While still with Bryan Ferry, Jerry had met the international horse-racing tycoon Robert Sangster. At forty-six, Sangster was almost twice her age, but a dynamic, charming character as well as an authority on her greatest passion after couture. Hearing that she’d split from Mick, he got back in touch and invited her to go with him to the Kentucky horse sales. They later met up again in Los Angeles, but stayed in different hotels. By this point, according to Jerry, she’d decided there could be no future in their relationship, and strange earrings in the bed or not, the only man she wanted was Mick.

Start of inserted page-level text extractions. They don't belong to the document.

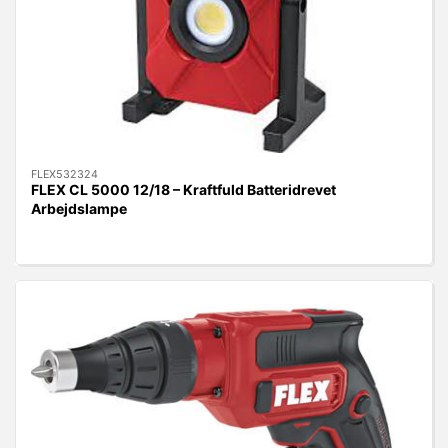
FLEX532324
FLEX CL 5000 12/18 – Kraftfuld Batteridrevet
Arbejdslampe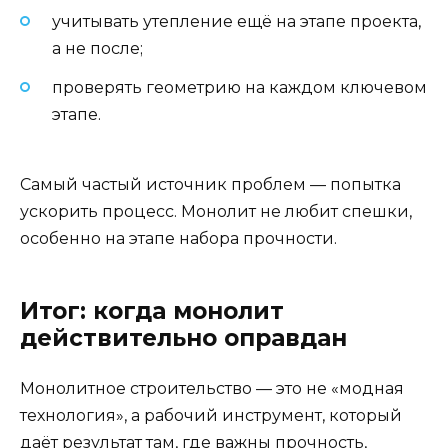
учитывать утепление ещё на этапе проекта,
а не после;
проверять геометрию на каждом ключевом
этапе.
Самый частый источник проблем — попытка
ускорить процесс. Монолит не любит спешки,
особенно на этапе набора прочности.
Итог: когда монолит
действительно оправдан
Монолитное строительство — это не «модная
технология», а рабочий инструмент, который
даёт результат там, где важны прочность,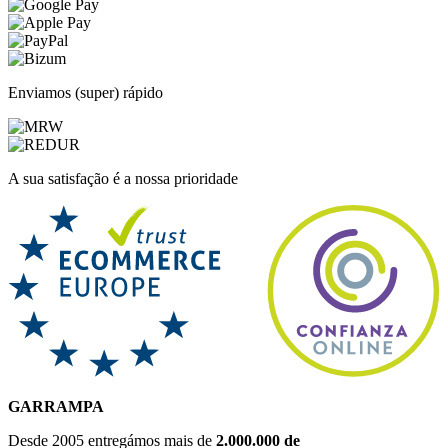
Enviamos (super) rápido
A sua satisfação é a nossa prioridade
GARRAMPA
Desde 2005 entregámos mais de
2.000.000 de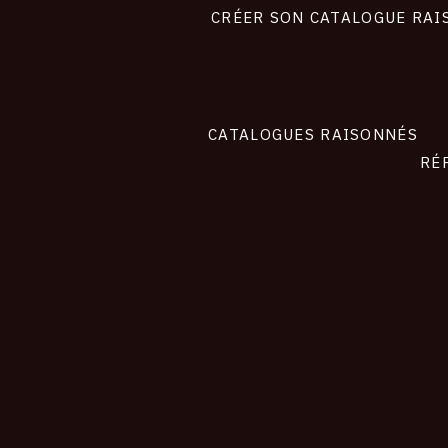
site
CRÉER SON CATALOGUE RAI
CATALOGUES RAISONNÉS
RÉ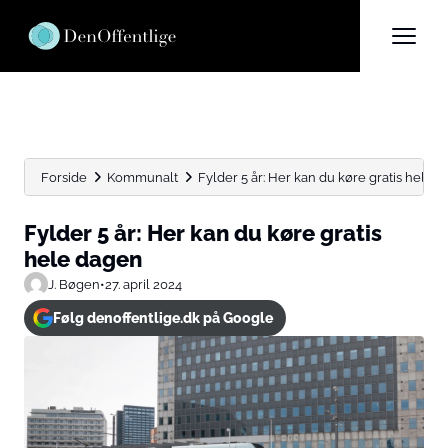
Forside
Kommunalt
Fylder 5 år: Her kan du køre gratis hele 
Fylder 5 år: Her kan du køre gratis
hele dagen
J. Bøgen
•
27. april 2024
Følg denoffentlige.dk på Google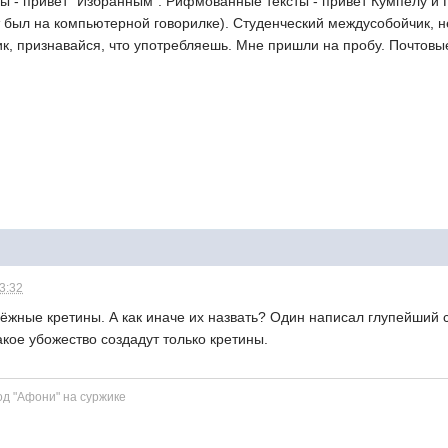
ы - привет "Избранным". Рифмованные тексты - привет Кумпелу и
ст был на компьютерной говорилке). Студенческий междусобойчик, 
ик, признавайся, что употребляешь. Мне пришли на пробу. Почтовы
13:32
жные кретины. А как иначе их назвать? Один написал глупейший с
акое убожество создадут только кретины.
д "Афони" на суржике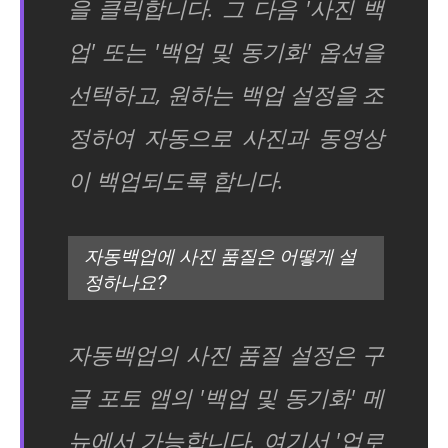
을 클릭합니다. 그 다음 '사진 백
업' 또는 '백업 및 동기화' 옵션을
선택하고, 원하는 백업 설정을 조
정하여 자동으로 사진과 동영상
이 백업되도록 합니다.
자동백업에 사진 품질은 어떻게 설
정하나요?
자동백업의 사진 품질 설정은 구
글 포토 앱의 '백업 및 동기화' 메
뉴에서 가능합니다. 여기서 '업로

But events were moving far ahead of her. In Paris, where he’d gone to record with the Stones, Mick saw newspaper pictures of her with Sangster at the Kentucky horse sales. Almost neck and neck came a People magazine cover story of exotically mixed metaphor: “MICK AND JERRY SPLIT! A Scandal Brews as Jerry Gallops off with a Millionaire Horseman.” Jerry was quoted as saying that Sangster “could buy Mick ten times over.”
Mick had been publicly cuckolded like this only once before, when Marianne Faithfull had bolted with Mario Schifano thirteen years earlier. In the celebrity-conscious eighties—and to a man pushing forty—the humiliation was infinitely worse. He instantly got on the phone to Jerry in L.A., saying he’d been stupid and selfish and begging for another chance. (Sangster later described overhearing him on an extension, crying “like a big baby.”) He persuaded her to come to Paris, where he was actually waiting to meet her at the airport. A few days later, they returned together to New York, where, after more mutually tearful scenes, Mick finally came up with the lyric she wanted to hear: “We’re going to get married, we’re going to have babies, and we’re going to be so happy.”
As the first woman to bring a major rock star to heel, never mind this particular one, Jerry became something of a heroine. She received many letters from other women, applauding her determination, and saw her stock with the British press rise even higher. A Daily Mail cartoon showed Mick departing on tour carrying a long, padlocked wooden crate that evidently contained his beloved. “I’ve promised Jerry I won’t mess around any more,” he was telling reporters, “and she’s not going to either.”